Congolese political figure

Justin Ballay Mégot is a Congolese political figure. He served in the government of Congo-Brazzaville as Minister-Delegate for Development Cooperation and La Francophonie from 2002 to 2005, as Minister at the Presidency for Cooperation and Development from 2005 to 2007, and as Minister at the Presidency for Subregional Integration and the New Partnership for Africa's Development (NEPAD) from 2007 to 2009. He has been a member of the Constitutional Court of Congo-Brazzaville since 2012.

==Life and career==
Ballay Mégot was the Congolese Ambassador to East Germany, Czechoslovakia, and Poland for a time. He was later appointed to the government on 18 August 2002 as Minister-Delegate for Development Cooperation and La Francophonie, working under the Minister of Foreign Affairs; he was installed in office by Foreign Minister Rodolphe Adada on 23 August.
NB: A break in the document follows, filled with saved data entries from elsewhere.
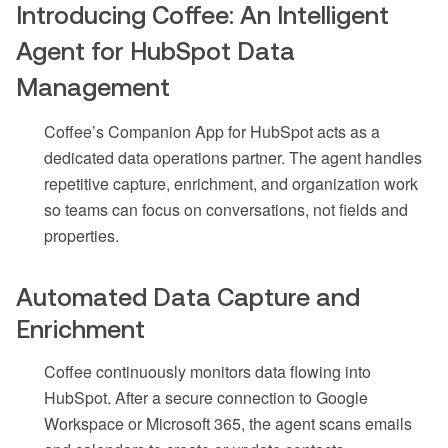
Introducing Coffee: An Intelligent
Agent for HubSpot Data
Management
Coffee’s Companion App for HubSpot acts as a
dedicated data operations partner. The agent handles
repetitive capture, enrichment, and organization work
so teams can focus on conversations, not fields and
properties.
Automated Data Capture and
Enrichment
Coffee continuously monitors data flowing into
HubSpot. After a secure connection to Google
Workspace or Microsoft 365, the agent scans emails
He was subsequently moved to the post of Minister at the Presidency in charge of Cooperation and Development on 7 January 2005, then to the post of Minister at the Presidency for Subregional Integration and NEPAD on 3 March 2007.

Ballay Mégot was not included in the government appointed on 15 September 2009. Subsequently, he was appointed as a member of the Constitutional Court on 29 May 2012 and he was sworn in together with the other eight members of the Court on 15 June 2012.